(DATASET CONTENT begins)

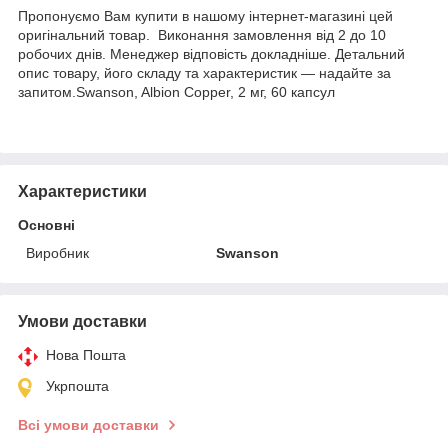
Пропонуємо Вам купити в нашому інтернет-магазині цей
оригінальний товар. Виконання замовлення від 2 до 10
робочих днів. Менеджер відповість докладніше. Детальний
опис товару, його складу та характеристик — надайте за
запитом.Swanson, Albion Copper, 2 мг, 60 капсул
Характеристики
Основні
Виробник
Swanson
Умови доставки
Нова Пошта
Укрпошта
Всі умови доставки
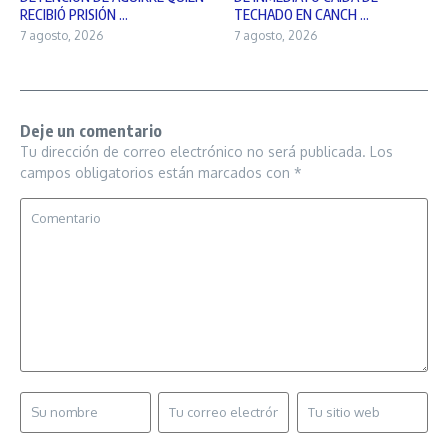
RECIBIÓ PRISIÓN ...
TECHADO EN CANCH ...
7 agosto, 2026
7 agosto, 2026
Deje un comentario
Tu dirección de correo electrónico no será publicada.
Los
campos obligatorios están marcados con
*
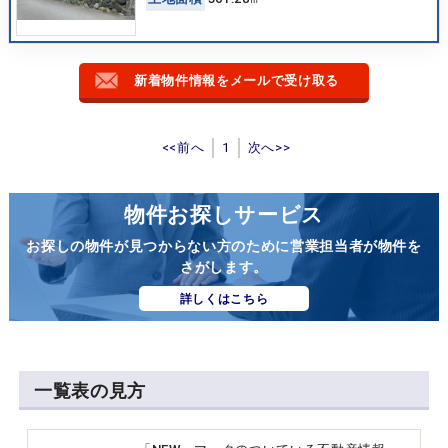
新着物件情報をメールで受け取る
<<前へ
1
次へ>>
物件お探しサービス
お探しの物件が見つからない方のために営業担当者が物件を
さがします。
詳しくはこちら
一覧表の見方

(DATASET CONTENT ends)

REQUIREMENT: Each line of the data must be transcribed exactly; pictures are not carried over.

OUTPUT FOR THIS TASK:
Пропонуємо Вам купити в нашому інтернет-магазині цей
оригінальний товар. Виконання замовлення від 2 до 10
робочих днів. Менеджер відповість докладніше. Детальний
опис товару, його складу та характеристик — надайте за
запитом.Swanson, Albion Copper, 2 мг, 60 капсул
Характеристики
Основні
Виробник
Swanson
Умови доставки
Нова Пошта
Укрпошта
Всі умови доставки
RECIBIÓ PRISIÓN ...
TECHADO EN CANCH ...
7 agosto, 2026
7 agosto, 2026
Deje un comentario
Tu dirección de correo electrónico no será publicada.
Los
campos obligatorios están marcados con
*
新着物件情報をメールで受け取る
<<前へ
1
次へ>>
物件お探しサービス
お探しの物件が見つからない方のために営業担当者が物件を
さがします。
詳しくはこちら
一覧表の見方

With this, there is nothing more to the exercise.